Storm shook his head. “So it’s all based on shared faith.”
“Exactly. Especially with the U.S. dollar. A certain percentage of the value of our money comes from the fact that we’re considered the one unassailable currency — the too-big-to-fail currency. If you’re an international investor and you have a pile of money sitting somewhere, chances are you’re going to have it there in U.S. dollars. But economists have always speculated about what would happen if that stopped being the case.

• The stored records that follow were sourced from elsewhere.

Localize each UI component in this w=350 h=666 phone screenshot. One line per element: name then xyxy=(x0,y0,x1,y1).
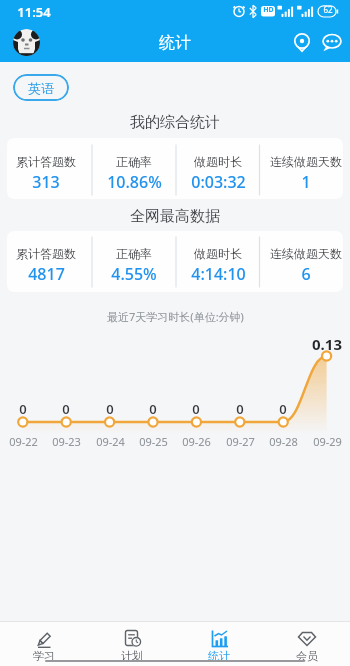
button[interactable]: 统计 xyxy=(175,622,263,666)
staticText: 正确率 xyxy=(116,246,152,261)
staticText: 0:03:32 xyxy=(191,171,246,193)
staticText: 313 xyxy=(32,171,60,193)
staticText: 我的综合统计 xyxy=(130,113,220,132)
staticText: 学习 xyxy=(33,649,55,663)
staticText: 正确率 xyxy=(116,154,152,169)
button[interactable]: 会员 xyxy=(263,622,350,666)
staticText: 1 xyxy=(301,171,311,193)
staticText: 全网最高数据 xyxy=(130,207,220,226)
staticText: 0 xyxy=(106,400,114,416)
staticText: 4:14:10 xyxy=(191,263,246,285)
staticText: 统计 xyxy=(159,33,191,53)
staticText: 0.13 xyxy=(312,334,342,350)
staticText: HD xyxy=(263,5,274,14)
button[interactable] xyxy=(288,28,318,56)
button[interactable]: 学习 xyxy=(0,622,88,666)
staticText: 连续做题天数 xyxy=(270,154,342,169)
staticText: 做题时长 xyxy=(194,246,242,261)
staticText: 09-23 xyxy=(52,434,81,449)
staticText: 09-29 xyxy=(313,434,342,449)
staticText: 0 xyxy=(236,400,244,416)
staticText: 英语 xyxy=(28,80,54,96)
staticText: 09-28 xyxy=(269,434,298,449)
staticText: 4817 xyxy=(28,263,65,285)
button[interactable]: 英语 xyxy=(13,74,69,101)
button[interactable]: 计划 xyxy=(88,622,176,666)
staticText: 09-24 xyxy=(96,434,125,449)
staticText: 09-25 xyxy=(139,434,168,449)
staticText: 11:54 xyxy=(17,3,51,20)
staticText: 连续做题天数 xyxy=(270,246,342,261)
staticText: 09-26 xyxy=(182,434,211,449)
staticText: 会员 xyxy=(296,649,318,663)
staticText: 统计 xyxy=(208,649,230,663)
staticText: 0 xyxy=(62,400,70,416)
staticText: 09-27 xyxy=(226,434,255,449)
staticText: 0 xyxy=(149,400,157,416)
button[interactable] xyxy=(320,28,348,56)
staticText: 6 xyxy=(301,263,311,285)
staticText: 0 xyxy=(279,400,287,416)
staticText: 0 xyxy=(192,400,200,416)
staticText: 累计答题数 xyxy=(16,154,76,169)
staticText: 做题时长 xyxy=(194,154,242,169)
button[interactable] xyxy=(13,29,40,56)
staticText: 62 xyxy=(323,4,333,15)
staticText: 计划 xyxy=(121,649,143,663)
staticText: 最近7天学习时长(单位:分钟) xyxy=(107,309,244,324)
staticText: 4.55% xyxy=(111,263,157,285)
staticText: 累计答题数 xyxy=(16,246,76,261)
staticText: 10.86% xyxy=(107,171,162,193)
staticText: 09-22 xyxy=(9,434,38,449)
staticText: 0 xyxy=(19,400,27,416)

“Now, bear that in mind when I tell you about October 2, 2008,” Click said. “If you think back to what was happening then, the financial world had pretty much gone haywire. Lehman Brothers had failed. Fannie and Freddie were teetering. AIG was about to collapse. Banks were petrified to lend each other money. There were runs on mutual funds. People were selling their entire portfolios and burying the cash in the backyard. It was a wild time, and pretty much every other day brought some news that no one ever thought they’d see. I think that’s why what happened on October 2 didn’t get much attention. Well, that, and it was over so quickly. The mainstream media didn’t even have time to understand it.”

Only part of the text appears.